Sobre o outro conjunto que comporia o elemento branco, mas não colonizador, Rocha Pombo busca construir uma breve apresentação dos principais grupos que para cá imigraram e a importância desse contato para o aprimoramento da raça histórica. Alguns como os chins, os ciganos, os sírios e os turcos, são tratados de forma bastante depreciativa, na medida em que nada poderiam contribuir para a melhora pelo caldeamento. A em sua análise há marcação da existência de uma esperança de que esses novos elementos brancos

528 ROCHA, José Francisco da Rocha. Historia do Brazil (Illustrada).vol. II. Op. Cit., pp. 578. 529 Idem, pp. 579.

inseridos no país desde o século XIX, fizessem cada vez mais parte do processo de caldeamento acelerando a evolução.

Feita a apresentação, análise e demonstração de como cada uma das três raças contribui para a formação do elemento nacional o autor aponta para a importância desses estudos para compreender a forma como se dá a formação do espírito nacional. Estabelece claramente a preponderância da influencia da raça branca, superior sobre as outras, mas alega:

Constitui um vasto assumpto de estudo, e do mais alto interesse para a nossa historia sem duvida, a influencia que as duas grandes raças subalternas exerceram na nossa formação nacional. Não se poderia dizer com pela segurança qual dos dois elementos – o indígenas e o africano – entrou em mais largas proporções no complexo da raça historica, e deixou de si vestegios mais fundos e indeleveis. Mesmo pondo de aldo a acção imediata de cada um desses factores na economia geral da antiga colonia, seria necessario saber a qual deles compete a preponderancia, tanto na nossa constituição ethnica, como no caracter, nos costumes, nas tendências, no espirito do povo brasileiro. Seria preciso, em summa, estudar o typo physico do mestiço e a sua alma, para ver depois, em confronto com as duas raças ainda immunes o grau de influencia de cada uma delas. Por muitas razões é claro que semelhante trabalho é por enquanto mais talvez do que difícil; sendo principal a que consiste no fato de se estar ainda fazendo o caldeamento: não temos um typo fixo e definido, mas apenas typos em transição. Esses typos não variam sómente com as diversas zonas, de modo a poder-se-lhes explicar a variedade só pela respectiva mesologia: pelos contrario, o que autoriza a concluir pela mobilidade externa, pela instabilidade desses typos – e a diferença que se lhes nota na mesma zona, dentro dos mesmos paralelos, à medida que se vai das regiões maritimas para o interior. – Isto quer dizer que, si não é ainda possível decidir quanto à acção das duas raças sobre o organismo da sociedade historica, pelo menos já podemos marcar a zona da influencia preponderante de cada um dos dois elementos: o valor do africano foi muito maior nos centros populosos da costa e duma certa faixa contigua ao litoral; emquanto que no interior preponderou incontestavelmente a raça aborigena531.

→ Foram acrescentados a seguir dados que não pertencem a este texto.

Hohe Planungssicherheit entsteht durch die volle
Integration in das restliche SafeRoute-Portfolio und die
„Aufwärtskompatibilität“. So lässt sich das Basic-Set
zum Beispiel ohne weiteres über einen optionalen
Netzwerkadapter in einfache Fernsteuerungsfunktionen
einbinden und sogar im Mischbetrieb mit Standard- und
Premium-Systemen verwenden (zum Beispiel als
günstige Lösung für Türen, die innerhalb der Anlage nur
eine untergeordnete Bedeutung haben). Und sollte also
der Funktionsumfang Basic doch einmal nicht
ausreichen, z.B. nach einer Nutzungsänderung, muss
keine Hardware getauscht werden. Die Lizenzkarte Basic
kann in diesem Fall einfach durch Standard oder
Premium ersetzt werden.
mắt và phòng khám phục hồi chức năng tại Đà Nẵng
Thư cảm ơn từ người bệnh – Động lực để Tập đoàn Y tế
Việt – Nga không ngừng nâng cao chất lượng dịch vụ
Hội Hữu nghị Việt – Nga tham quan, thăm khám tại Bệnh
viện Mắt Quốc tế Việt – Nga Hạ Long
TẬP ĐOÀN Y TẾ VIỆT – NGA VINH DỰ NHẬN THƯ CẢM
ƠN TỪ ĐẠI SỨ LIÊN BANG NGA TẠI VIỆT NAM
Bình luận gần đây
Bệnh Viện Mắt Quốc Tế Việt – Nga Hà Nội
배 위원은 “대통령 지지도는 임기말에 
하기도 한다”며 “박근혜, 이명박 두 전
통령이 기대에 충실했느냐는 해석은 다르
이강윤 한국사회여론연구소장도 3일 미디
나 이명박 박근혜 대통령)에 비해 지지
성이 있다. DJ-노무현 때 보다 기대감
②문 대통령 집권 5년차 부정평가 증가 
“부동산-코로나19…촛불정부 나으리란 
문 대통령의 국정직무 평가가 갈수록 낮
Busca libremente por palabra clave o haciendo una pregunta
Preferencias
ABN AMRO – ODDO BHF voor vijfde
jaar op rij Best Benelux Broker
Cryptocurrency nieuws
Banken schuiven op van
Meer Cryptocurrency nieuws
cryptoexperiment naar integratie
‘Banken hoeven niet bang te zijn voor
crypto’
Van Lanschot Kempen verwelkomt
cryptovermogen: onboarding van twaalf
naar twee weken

Assim, não há para Rocha Pombo uma influencia maior de negro ou de indígena, ou pelo menos essa diferenciação não poderia ser ainda feita devido à falta de estudos sistemáticos sobre o tema, mas é importante registar que essa questão desaparecerá na construção de seus materiais didáticos, onde os três elementos serão apresentados a partir de suas principais heranças, mas como raças que contribuíram de maneira desigual para a constituição da pátria brasileira.